Exercise material:

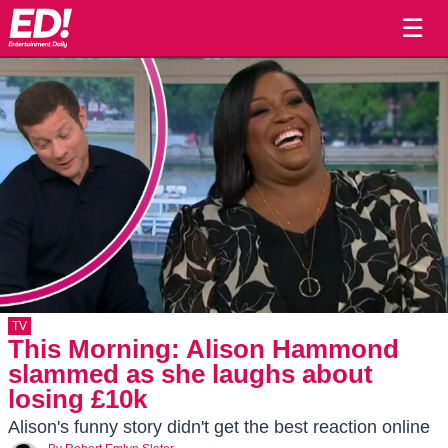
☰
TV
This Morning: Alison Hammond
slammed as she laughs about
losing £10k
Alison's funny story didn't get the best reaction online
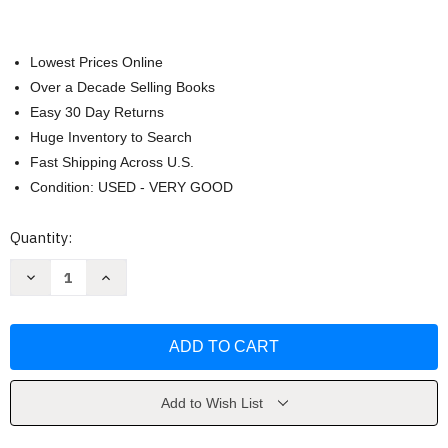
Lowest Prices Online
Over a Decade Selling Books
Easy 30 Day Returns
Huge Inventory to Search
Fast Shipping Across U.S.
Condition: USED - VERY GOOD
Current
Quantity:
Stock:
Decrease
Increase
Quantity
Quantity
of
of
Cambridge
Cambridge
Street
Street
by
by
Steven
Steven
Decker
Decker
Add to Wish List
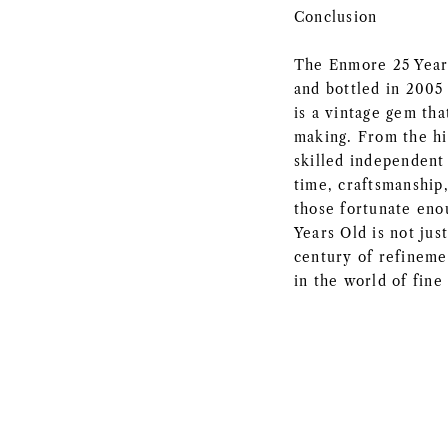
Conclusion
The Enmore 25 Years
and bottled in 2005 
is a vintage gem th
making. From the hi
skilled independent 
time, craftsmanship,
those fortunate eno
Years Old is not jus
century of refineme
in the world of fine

--

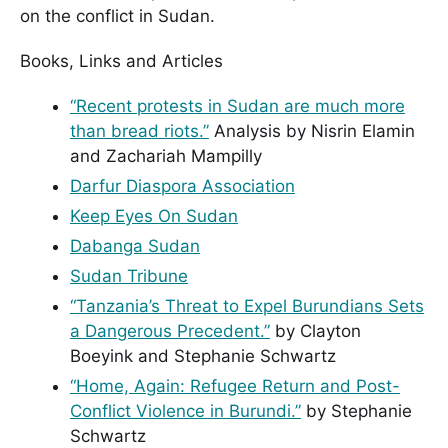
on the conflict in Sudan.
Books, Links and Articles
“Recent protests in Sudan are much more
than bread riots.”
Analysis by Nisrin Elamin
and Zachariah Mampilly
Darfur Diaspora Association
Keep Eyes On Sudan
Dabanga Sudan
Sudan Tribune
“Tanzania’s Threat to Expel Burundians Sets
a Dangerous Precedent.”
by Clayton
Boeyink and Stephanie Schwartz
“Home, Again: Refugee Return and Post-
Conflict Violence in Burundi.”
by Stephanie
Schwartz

Brief:
In the listing above, find the line containing "is a vintage gem th" and the line containing "in the world of fine", then repeat those two lines and everything between them exactly.

Result for this task:
is a vintage gem th
making. From the hi
skilled independent 
time, craftsmanship,
those fortunate eno
Years Old is not jus
century of refineme
in the world of fine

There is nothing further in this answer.